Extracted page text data
—————
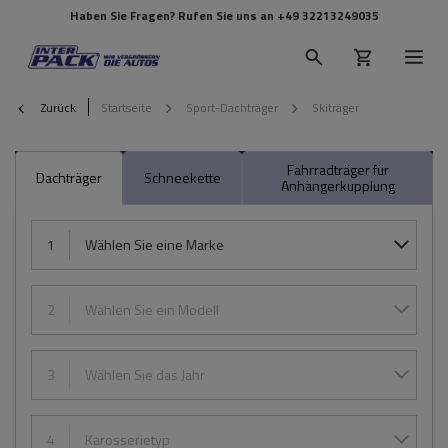
Haben Sie Fragen? Rufen Sie uns an
+49 32213249035
Zurück
Startseite
Sport-Dachträger
Skiträger
Fahrradträger für
Dachträger
Schneekette
Anhängerkupplung
1
Wählen Sie eine Marke
2
Wählen Sie ein Modell
3
Wählen Sie das Jahr
4
Karosserietyp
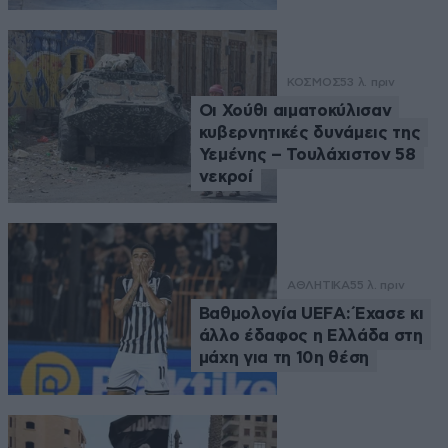
ΚΟΣΜΟΣ
53 λ. πριν
Οι Χούθι αιματοκύλισαν
κυβερνητικές δυνάμεις της
Υεμένης – Τουλάχιστον 58
νεκροί
ΑΘΛΗΤΙΚΑ
55 λ. πριν
Βαθμολογία UEFA: Έχασε κι
άλλο έδαφος η Ελλάδα στη
μάχη για τη 10η θέση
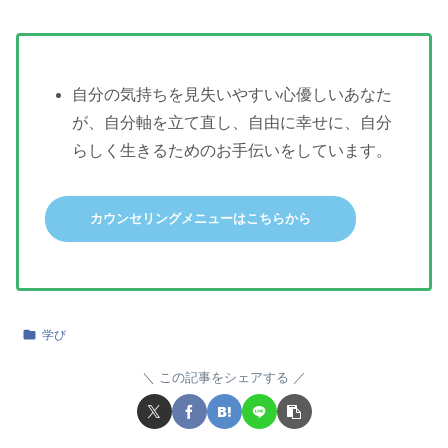
自分の気持ちを見失いやすい心優しいあなた
が、自分軸を立て直し、自由に幸せに、自分
らしく生きるためのお手伝いをしています。
カウンセリングメニューはこちらから
学び
この記事をシェアする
—————
To do:
If a line in the records above holds the string "Wählen", copy it.

Response for this exercise:
Wählen Sie eine Marke
Wählen Sie ein Modell
Wählen Sie das Jahr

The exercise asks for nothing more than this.